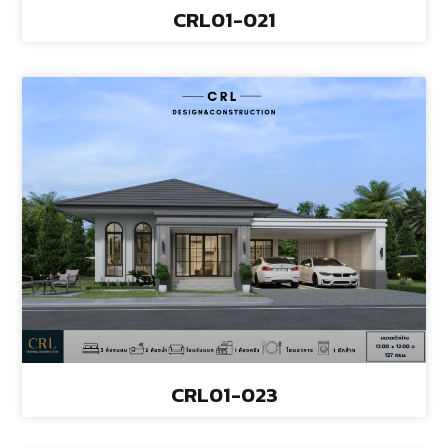
CRL01-021
CRL01-023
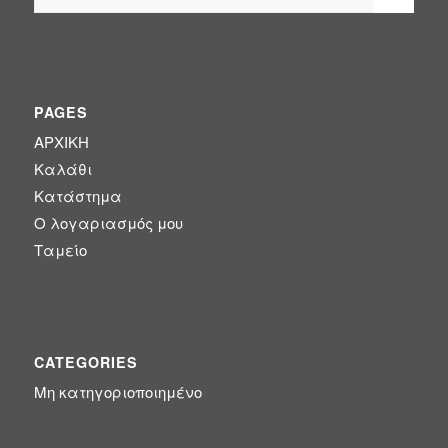
PAGES
ΑΡΧΙΚΗ
Καλάθι
Κατάστημα
Ο λογαριασμός μου
Ταμείο
CATEGORIES
Μη κατηγοριοποιημένο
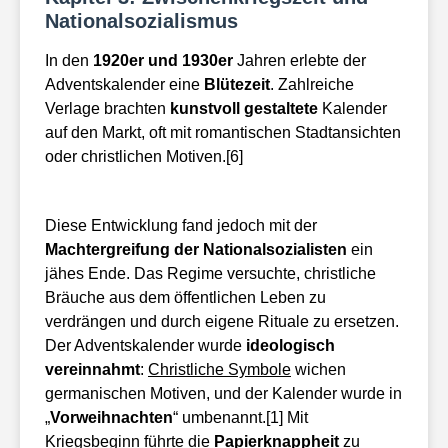
Nationalsozialismus
In den
1920er und 1930er
Jahren erlebte der
Adventskalender eine
Blütezeit
. Zahlreiche
Verlage brachten
kunstvoll gestaltete
Kalender
auf den Markt, oft mit romantischen Stadtansichten
oder christlichen Motiven.[6]
Diese Entwicklung fand jedoch mit der
Machtergreifung der Nationalsozialisten
ein
jähes Ende. Das Regime versuchte, christliche
Bräuche aus dem öffentlichen Leben zu
verdrängen und durch eigene Rituale zu ersetzen.
Der Adventskalender wurde
ideologisch
vereinnahmt
:
Christliche Symbole
wichen
germanischen Motiven, und der Kalender wurde in
„
Vorweihnachten
“ umbenannt.[1] Mit
Kriegsbeginn führte die
Papierknappheit
zu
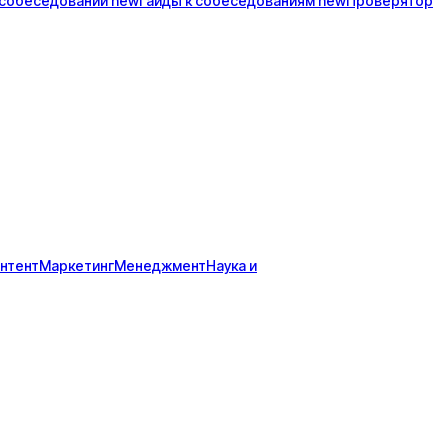
собеседований
new
Гайды к
собеседованиям
new
Проверятор
нтент
Маркетинг
Менеджмент
Наука и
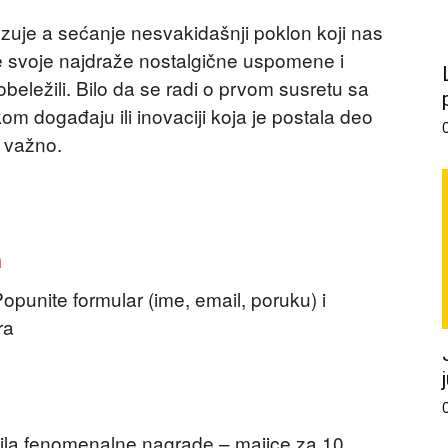
ezuje a sećanje nesvakidašnji poklon koji nas
te svoje najdraže nostalgične uspomene i
obeležili. Bilo da se radi o prvom susretu sa
m događaju ili inovaciji koja je postala deo
 važno.
m
punite formular (ime, email, poruku) i
ra
mila fenomenalne nagrade – majice za 10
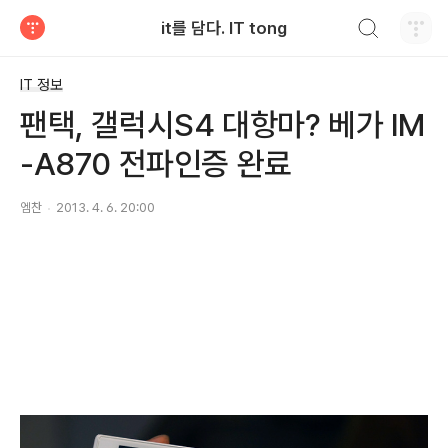
검색하기
it를 담다. IT tong
티스토리
IT 정보
팬택, 갤럭시S4 대항마? 베가 IM
-A870 전파인증 완료
엠찬
2013. 4. 6. 20:00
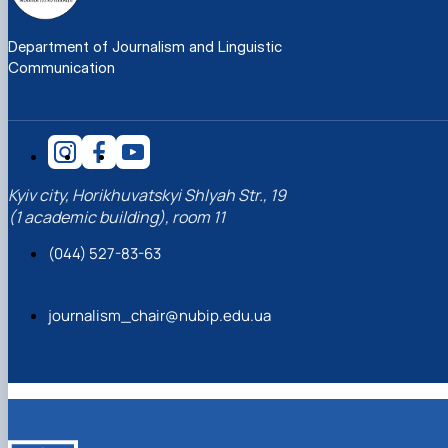
Department of Journalism and Linguistic
Communication
Kyiv city, Horikhuvatskyi Shlyah Str., 19
(1 academic building), room 11
(044) 527-83-63
journalism_chair@nubip.edu.ua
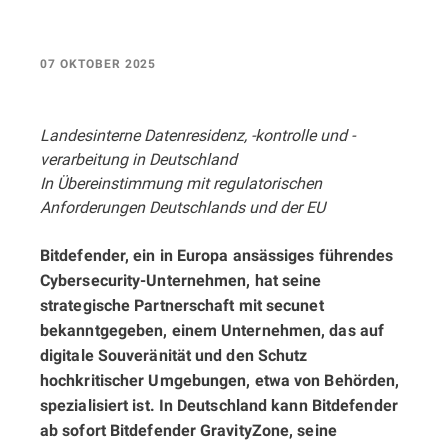
07 OKTOBER 2025
Landesinterne Datenresidenz, -kontrolle und -
verarbeitung in Deutschland
In Übereinstimmung mit regulatorischen
Anforderungen Deutschlands und der EU
Bitdefender, ein in Europa ansässiges führendes
Cybersecurity-Unternehmen, hat seine
strategische Partnerschaft mit secunet
bekanntgegeben, einem Unternehmen, das auf
digitale Souveränität und den Schutz
hochkritischer Umgebungen, etwa von Behörden,
spezialisiert ist. In Deutschland kann Bitdefender
ab sofort Bitdefender GravityZone, seine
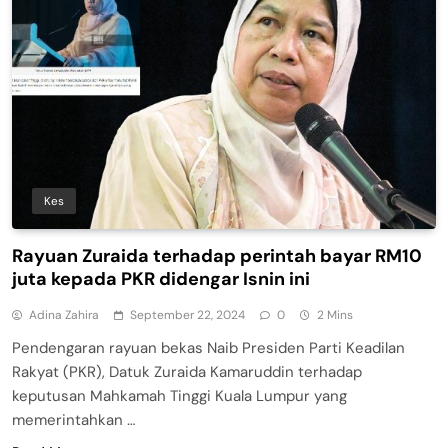
Kes
Rayuan Zuraida terhadap perintah bayar RM10
juta kepada PKR didengar Isnin ini
Adina Zahira
September 22, 2024
0
2 Mins
Pendengaran rayuan bekas Naib Presiden Parti Keadilan
Rakyat (PKR), Datuk Zuraida Kamaruddin terhadap
keputusan Mahkamah Tinggi Kuala Lumpur yang
memerintahkan …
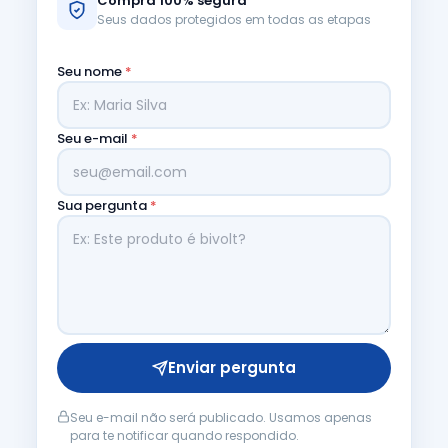
Compra 100% segura
Seus dados protegidos em todas as etapas
Seu nome
*
Seu e-mail
*
Sua pergunta
*
Enviar pergunta
Seu e-mail não será publicado. Usamos apenas
para te notificar quando respondido.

● **Action item**: Look for the word "terhadap" throughout the material above and copy every line that has it.

● **Answer**:
Rayuan Zuraida terhadap perintah bayar RM10
Rakyat (PKR), Datuk Zuraida Kamaruddin terhadap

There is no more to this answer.